German poster artist living in Berlin (born 1980)

Stefan Guzy (born 1980) is a German poster artist, typographer and manuscript researcher living in Berlin.

He graduated in visual communication at the Berlin University of the Arts in 2007, having studied with professors like Stefan Sagmeister and Daniela Haufe/Detlef Fiedler. The studio "Zwölf" which he founded 2001 with partner Björn Wiede is known for its typographical poster designs for indie rock artists like José González, William Fitzsimmons or Blonde Redhead. His work has been exhibited at several poster biennials like Toyama (2009), Lahti (2009) and Tehran (2009) among others.

In 2011 he was a selected member of the ADC 90th Annual Awards Design jury.

Together with his studio partner Björn Wiede he became a member of Alliance Graphique Internationale in 2016.

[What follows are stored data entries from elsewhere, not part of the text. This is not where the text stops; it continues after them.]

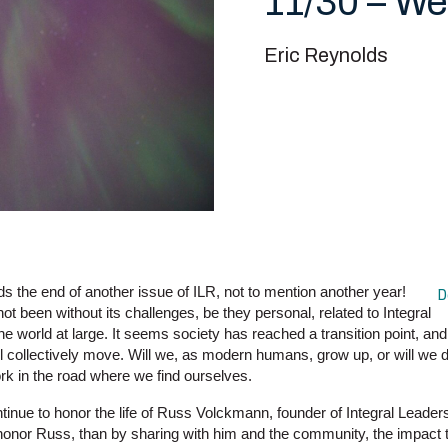
11/30 – We
Eric Reynolds
s the end of another issue of ILR, not to mention another year!
D
not been without its challenges, be they personal, related to Integral
e world at large. It seems society has reached a transition point, and 
ll collectively move. Will we, as modern humans, grow up, or will we d
fork in the road where we find ourselves.
tinue to honor the life of Russ Volckmann, founder of Integral Leader
o honor Russ, than by sharing with him and the community, the impact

In a study published in 2022, he examined the book transactions of Emperor Rudolf II (1552–1612) and was able to identify a possible previous owner of the famous Voynich manuscript.

== Awards ==
The design work of Stefan Guzy and the studio "Zwölf" has been recognized with several international awards:
- Art Directors Club (ADC) New York — Gold Cube (2007) for "Best Poster 2007" (José González), Gold Cube (2008), and Silver Cube (2010) for "Best Package Design".
- Type Directors Club New York — Multiple Certificate of Typographic Excellence awards (including 2007, 2009, 2012, 2013, 2014, 2015, 2016).
- AIGA Annual Design Award (2007) — Annual selection for typographic excellence.
- Golden Bee Global Biennale of Graphic Design Moscow — Gold Medal (2010).
- European Design Award — Silver Medal (2009).
- Art Directors Club Germany — Silver Medal (2010).
- 100 Best Posters (Germany, Austria, Switzerland) — Multiple annual selections (including 2007, 2009, 2010, 2011, 2013, 2018, 2019, 2020).